● Aim of the task
Find the lines holding the string "člověka" in the data, then copy all of them.

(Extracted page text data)
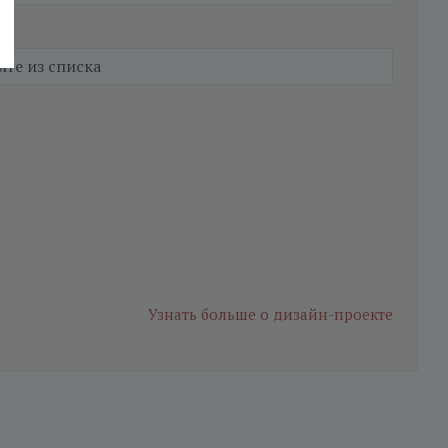
Узнать больше
о дизайн-проекте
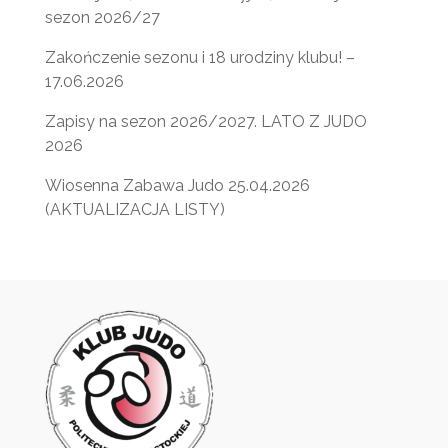
sezon 2026/27
Zakończenie sezonu i 18 urodziny klubu! –
17.06.2026
Zapisy na sezon 2026/2027. LATO Z JUDO
2026
Wiosenna Zabawa Judo 25.04.2026
(AKTUALIZACJA LISTY)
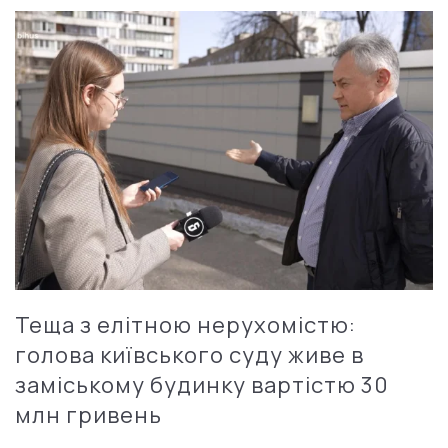
Теща з елітною нерухомістю:
голова київського суду живе в
заміському будинку вартістю 30
млн гривень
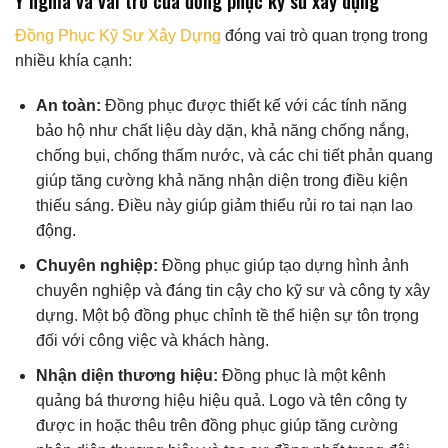
Ý nghĩa và vai trò của đồng phục kỹ sư xây dựng
Đồng Phục Kỹ Sư Xây Dựng
đóng vai trò quan trọng trong
nhiều khía cạnh:
An toàn:
Đồng phục được thiết kế với các tính năng
bảo hộ như chất liệu dày dặn, khả năng chống nắng,
chống bụi, chống thấm nước, và các chi tiết phản quang
giúp tăng cường khả năng nhận diện trong điều kiện
thiếu sáng. Điều này giúp giảm thiểu rủi ro tai nạn lao
động.
Chuyên nghiệp:
Đồng phục giúp tạo dựng hình ảnh
chuyên nghiệp và đáng tin cậy cho kỹ sư và công ty xây
dựng. Một bộ đồng phục chỉnh tề thể hiện sự tôn trọng
đối với công việc và khách hàng.
Nhận diện thương hiệu:
Đồng phục là một kênh
quảng bá thương hiệu hiệu quả. Logo và tên công ty
được in hoặc thêu trên đồng phục giúp tăng cường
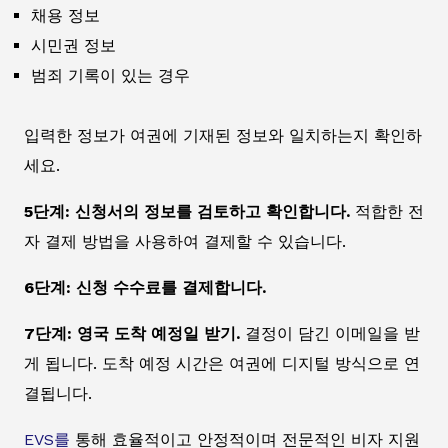
채용 정보
시민권 정보
범죄 기록이 있는 경우
입력한 정보가 여권에 기재된 정보와 일치하는지 확인하
세요.
5단계: 신청서의 정보를 검토하고 확인합니다.
적합한 전
자 결제 방법을 사용하여 결제할 수 있습니다.
6단계: 신청 수수료를 결제합니다.
7단계: 영국 도착 예정일 받기.
결정이 담긴 이메일을 받
게 됩니다. 도착 예정 시간은 여권에 디지털 방식으로 연
결됩니다.
EVS를
통해 효율적이고 안정적이며 전문적인 비자 지원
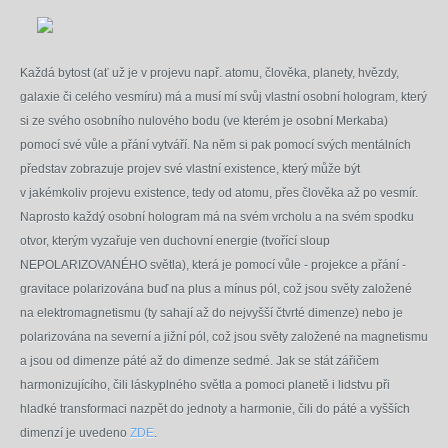
Každá bytost (ať už je v projevu např. atomu, člověka, planety, hvězdy,
galaxie či celého vesmíru) má a musí mí svůj vlastní osobní hologram, který
si ze svého osobního nulového bodu (ve kterém je osobní Merkaba)
pomocí své vůle a přání vytváří. Na něm si pak pomocí svých mentálních
představ zobrazuje projev své vlastní existence, který může být
v jakémkoliv projevu existence, tedy od atomu, přes člověka až po vesmír.
Naprosto každý osobní hologram má na svém vrcholu a na svém spodku
otvor, kterým vyzařuje ven duchovní energie (tvořící sloup
NEPOLARIZOVANÉHO světla), která je pomocí vůle - projekce a přání -
gravitace polarizována buď na plus a mínus pól, což jsou světy založené
na elektromagnetismu (ty sahají až do nejvyšší čtvrté dimenze) nebo je
polarizována na severní a jižní pól, což jsou světy založené na magnetismu
a jsou od dimenze páté až do dimenze sedmé. Jak se stát zářičem
harmonizujícího, čili láskyplného světla a pomoci planetě i lidstvu při
hladké transformaci nazpět do jednoty a harmonie, čili do páté a vyšších
dimenzí je uvedeno
ZDE
.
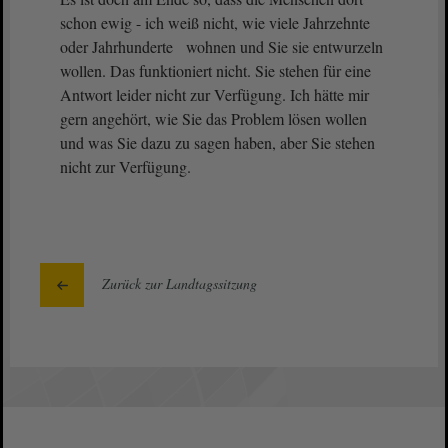
schon ewig - ich weiß nicht, wie viele Jahrzehnte
oder Jahrhunderte wohnen und Sie sie entwurzeln
wollen. Das funktioniert nicht. Sie stehen für eine
Antwort leider nicht zur Verfügung. Ich hätte mir
gern angehört, wie Sie das Problem lösen wollen
und was Sie dazu zu sagen haben, aber Sie stehen
nicht zur Verfügung.
Zurück zur Landtagssitzung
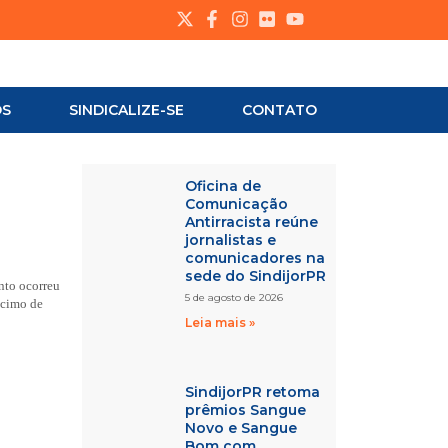
OS
SINDICALIZE-SE
CONTATO
Oficina de
Comunicação
Antirracista reúne
jornalistas e
comunicadores na
sede do SindijorPR
nto ocorreu
5 de agosto de 2026
scimo de
Leia mais »
SindijorPR retoma
prêmios Sangue
Novo e Sangue
Bom com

● Reply to the exercise
Každá bytost (ať už je v projevu např. atomu, člověka, planety, hvězdy,
v jakémkoliv projevu existence, tedy od atomu, přes člověka až po vesmír.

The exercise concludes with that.